Return the data below, unchanged.

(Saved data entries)

###

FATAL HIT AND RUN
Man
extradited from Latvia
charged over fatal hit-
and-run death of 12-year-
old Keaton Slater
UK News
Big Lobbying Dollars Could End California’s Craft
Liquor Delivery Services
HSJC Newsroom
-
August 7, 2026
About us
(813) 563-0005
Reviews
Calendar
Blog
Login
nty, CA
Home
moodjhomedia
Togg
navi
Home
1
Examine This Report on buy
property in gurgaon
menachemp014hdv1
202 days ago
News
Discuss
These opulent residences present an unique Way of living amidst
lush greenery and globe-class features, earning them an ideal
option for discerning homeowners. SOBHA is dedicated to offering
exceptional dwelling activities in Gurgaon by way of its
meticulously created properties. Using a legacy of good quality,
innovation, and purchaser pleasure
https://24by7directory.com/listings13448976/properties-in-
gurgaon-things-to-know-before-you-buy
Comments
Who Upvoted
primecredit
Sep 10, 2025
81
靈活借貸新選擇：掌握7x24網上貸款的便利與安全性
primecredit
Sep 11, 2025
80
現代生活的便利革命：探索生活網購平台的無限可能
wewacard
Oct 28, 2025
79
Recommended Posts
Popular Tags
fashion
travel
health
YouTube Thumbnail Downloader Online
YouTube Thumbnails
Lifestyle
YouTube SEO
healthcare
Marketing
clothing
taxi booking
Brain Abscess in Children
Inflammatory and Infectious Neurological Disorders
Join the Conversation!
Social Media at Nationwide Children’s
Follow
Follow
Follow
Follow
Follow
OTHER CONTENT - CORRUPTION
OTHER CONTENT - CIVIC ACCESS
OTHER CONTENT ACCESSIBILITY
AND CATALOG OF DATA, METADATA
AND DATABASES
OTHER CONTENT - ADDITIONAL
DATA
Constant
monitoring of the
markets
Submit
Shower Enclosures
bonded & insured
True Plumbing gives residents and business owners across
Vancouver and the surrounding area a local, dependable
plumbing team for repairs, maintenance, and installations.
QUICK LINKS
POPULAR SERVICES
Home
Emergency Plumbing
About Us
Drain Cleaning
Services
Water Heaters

###

◆ Expected answer ◆
FATAL HIT AND RUN
Man
extradited from Latvia
charged over fatal hit-
and-run death of 12-year-
old Keaton Slater
UK News
Big Lobbying Dollars Could End California’s Craft
Liquor Delivery Services
HSJC Newsroom
-
August 7, 2026
About us
(813) 563-0005
Reviews
Calendar
Blog
Login
nty, CA
Home
moodjhomedia
Togg
navi
Home
1
Examine This Report on buy
property in gurgaon
menachemp014hdv1
202 days ago
News
Discuss
These opulent residences present an unique Way of living amidst
lush greenery and globe-class features, earning them an ideal
option for discerning homeowners. SOBHA is dedicated to offering
exceptional dwelling activities in Gurgaon by way of its
meticulously created properties. Using a legacy of good quality,
innovation, and purchaser pleasure
https://24by7directory.com/listings13448976/properties-in-
gurgaon-things-to-know-before-you-buy
Comments
Who Upvoted
primecredit
Sep 10, 2025
81
靈活借貸新選擇：掌握7x24網上貸款的便利與安全性
primecredit
Sep 11, 2025
80
現代生活的便利革命：探索生活網購平台的無限可能
wewacard
Oct 28, 2025
79
Recommended Posts
Popular Tags
fashion
travel
health
YouTube Thumbnail Downloader Online
YouTube Thumbnails
Lifestyle
YouTube SEO
healthcare
Marketing
clothing
taxi booking
Brain Abscess in Children
Inflammatory and Infectious Neurological Disorders
Join the Conversation!
Social Media at Nationwide Children’s
Follow
Follow
Follow
Follow
Follow
OTHER CONTENT - CORRUPTION
OTHER CONTENT - CIVIC ACCESS
OTHER CONTENT ACCESSIBILITY
AND CATALOG OF DATA, METADATA
AND DATABASES
OTHER CONTENT - ADDITIONAL
DATA
Constant
monitoring of the
markets
Submit
Shower Enclosures
bonded & insured
True Plumbing gives residents and business owners across
Vancouver and the surrounding area a local, dependable
plumbing team for repairs, maintenance, and installations.
QUICK LINKS
POPULAR SERVICES
Home
Emergency Plumbing
About Us
Drain Cleaning
Services
Water Heaters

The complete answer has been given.